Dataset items
□ □ □ □ □

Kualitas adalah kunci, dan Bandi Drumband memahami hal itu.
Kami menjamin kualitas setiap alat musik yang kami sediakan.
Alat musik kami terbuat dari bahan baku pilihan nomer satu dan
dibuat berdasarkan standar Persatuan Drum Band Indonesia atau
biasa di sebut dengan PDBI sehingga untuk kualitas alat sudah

□ □ □ □ □

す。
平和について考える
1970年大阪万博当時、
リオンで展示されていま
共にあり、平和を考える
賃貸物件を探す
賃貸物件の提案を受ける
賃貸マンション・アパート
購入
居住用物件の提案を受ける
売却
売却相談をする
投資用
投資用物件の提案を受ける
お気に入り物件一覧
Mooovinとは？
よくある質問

□ □ □ □ □

### WORK ITEM:
Using the entries above, return each line that includes the word "kami".

### ANSWER BELOW:
Kami menjamin kualitas setiap alat musik yang kami sediakan.
Alat musik kami terbuat dari bahan baku pilihan nomer satu dan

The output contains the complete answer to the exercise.